We have a client who has a non-reporting offshore fund, currently valued at £5.5m, cost £2.5m = gain £3m
• My understanding is that this gain would be brought into income tax on surrender (within the next week or so as the fund is being liquidated) under the provisions within SI 2009/3001.
• The client has a Foundation (registered charitable trust) and we have suggested that she gift the investment to the Foundation so as not to trigger a tax charge on surrender.
• S38 SI 2009/3001 confirms “an offshore income gain arises of an amount equal to the basic gain on the disposal”
• “basic gain” is defined in s39 as “the basic gain is a gain of the amount which would be the gain on that disposal for the purposes of TCGA 1992 if the gain were computed without any regard to any charge to income tax arising under this Part”

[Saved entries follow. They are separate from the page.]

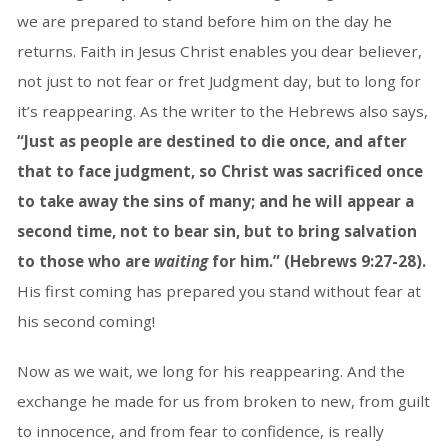
we are prepared to stand before him on the day he
returns. Faith in Jesus Christ enables you dear believer,
not just to not fear or fret Judgment day, but to long for
it’s reappearing. As the writer to the Hebrews also says,
“Just as people are destined to die once, and after
that to face judgment, so Christ was sacrificed once
to take away the sins of many; and he will appear a
second time, not to bear sin, but to bring salvation
to those who are
waiting
for him.” (Hebrews 9:27-28).
His first coming has prepared you stand without fear at
his second coming!
Now as we wait, we long for his reappearing. And the
exchange he made for us from broken to new, from guilt
to innocence, and from fear to confidence, is really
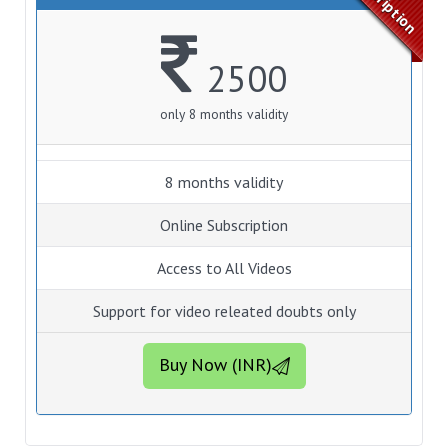
2500
only 8 months validity
8 months validity
Online Subscription
Access to All Videos
Support for video releated doubts only
Buy Now (INR)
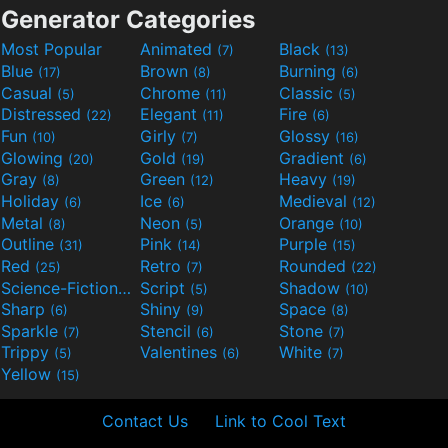
Generator Categories
Most Popular
Animated
Black
(7)
(13)
Blue
Brown
Burning
(17)
(8)
(6)
Casual
Chrome
Classic
(5)
(11)
(5)
Distressed
Elegant
Fire
(22)
(11)
(6)
Fun
Girly
Glossy
(10)
(7)
(16)
Glowing
Gold
Gradient
(20)
(19)
(6)
Gray
Green
Heavy
(8)
(12)
(19)
Holiday
Ice
Medieval
(6)
(6)
(12)
Metal
Neon
Orange
(8)
(5)
(10)
Outline
Pink
Purple
(31)
(14)
(15)
Red
Retro
Rounded
(25)
(7)
(22)
Science-Fiction
Script
Shadow
(9)
(5)
(10)
Sharp
Shiny
Space
(6)
(9)
(8)
Sparkle
Stencil
Stone
(7)
(6)
(7)
Trippy
Valentines
White
(5)
(6)
(7)
Yellow
(15)
Contact Us
Link to Cool Text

• s257 TCGA 1992 treats the gift as being on a no gain/no loss basis for CGT purposes
• It follows that the gifts should qualify for income tax relief under ITA 2007, s 431 to s 446. Section 432 lists the types of qualifying investments and these include offshore funds as defined for tax purposes at TIOPA 2010, s 355 – I’ve had assurance from the fund manager that this is a qualifying investment for the purpose of s355.
Has anyone carried out similar planning before, or able to confirm that I’m on the right track?
There is no tax avoidance motive here, the Foundation is a grant making charity which our client makes regular donations to to enable it to carry on its good works, however, I’d be most grateful to know of any unforeseen traps!